In a financial report published by Sony Corporation, the electronics company announced that it’ll be revising its consolidated forecast for the fiscal year between Monday, April 1, 2013 and Wednesday, March 30, 2014 following a prediction that it’ll expect a net loss of 130 billion yen ($1.3 billion / £770 million) for this year. This predicted net loss is 20 billion yen more than the company’s original prediction made back in February of 110 billion yen.
Sony’s revised operating estimates now leaves it with 26 billion yen to work with throughout the remaining fiscal year, which is a significant drop from the initial 80 billion yen forecast the company made back in February. Contributing factors to Sony’s loss are attributed to the company’s restructuring plans, and an additional 30 billion yen in expenses relating to it exiting the PC business (which was also announced back in February). Since said announcement, PC sales for the fiscal year of 2014 and expected sales for the fiscal year of 2015 are under-performing Sony’s February expectations.

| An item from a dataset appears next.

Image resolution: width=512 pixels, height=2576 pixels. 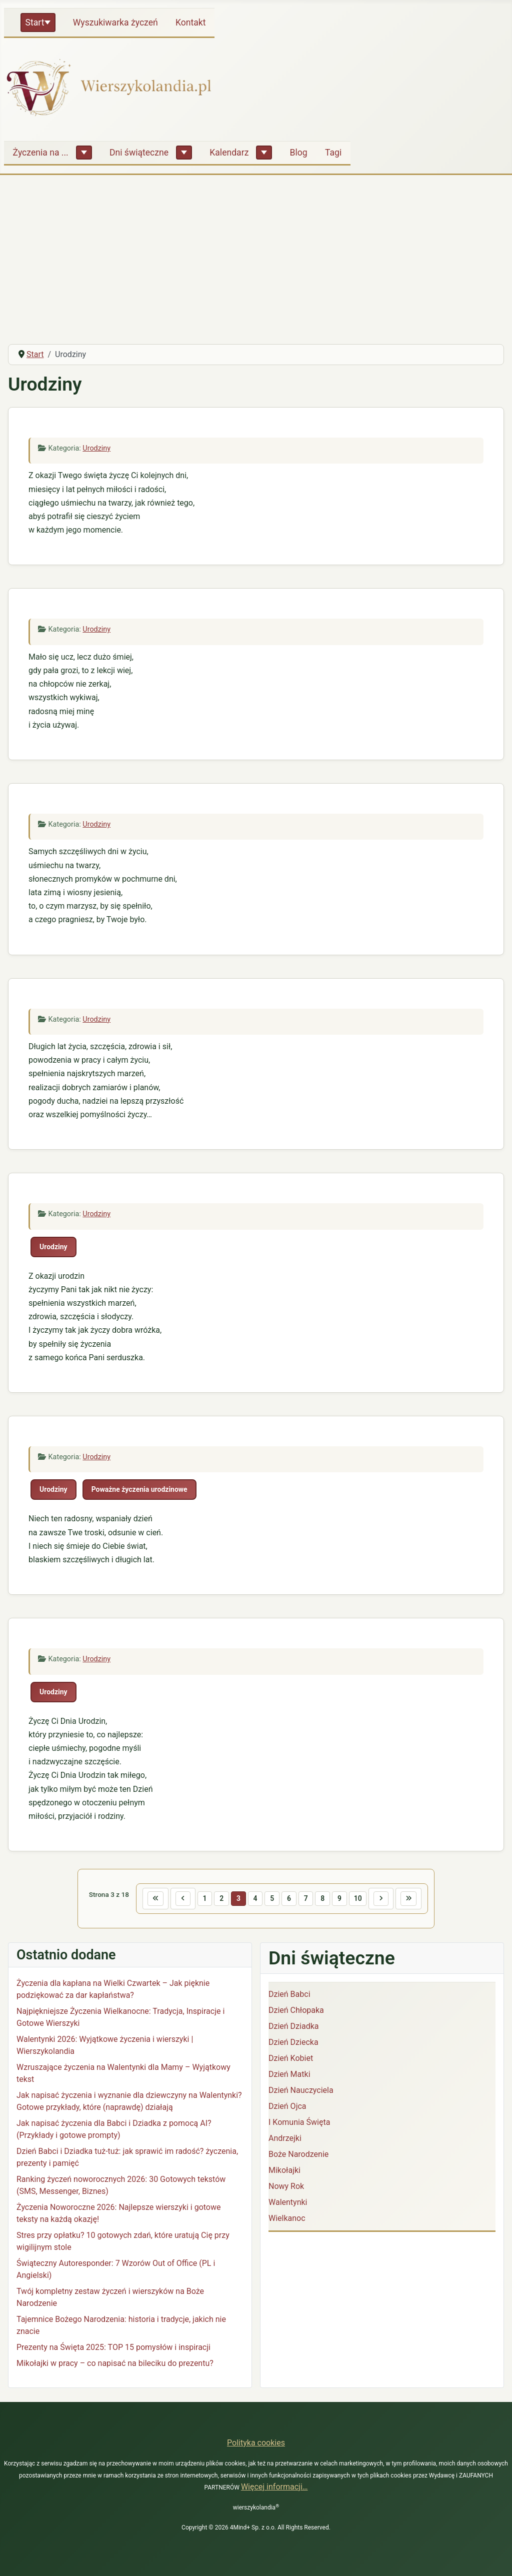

Not only that, but the company also expects approximately 25 billion yen in impairment charges relating to its overseas disc manufacturing business, which was due to the demand for CDs and DVDs having dropped faster than anticipated – presumably in favor of digital and downloadable content.
Sony’s Shuhei Yoshida explained in a recent interview that virtual reality still has a long way to go in terms of development, saying that “it’s not even starting in a real way.” Sony has also trademarked two new titles: “Entwined” and “Kill Strain“. What’s more, the company has sold its shares in Square Enix, expecting transfer funds to total roughly around 4.8 billion yen ($47 million, or your regional equivalent) of additional profits.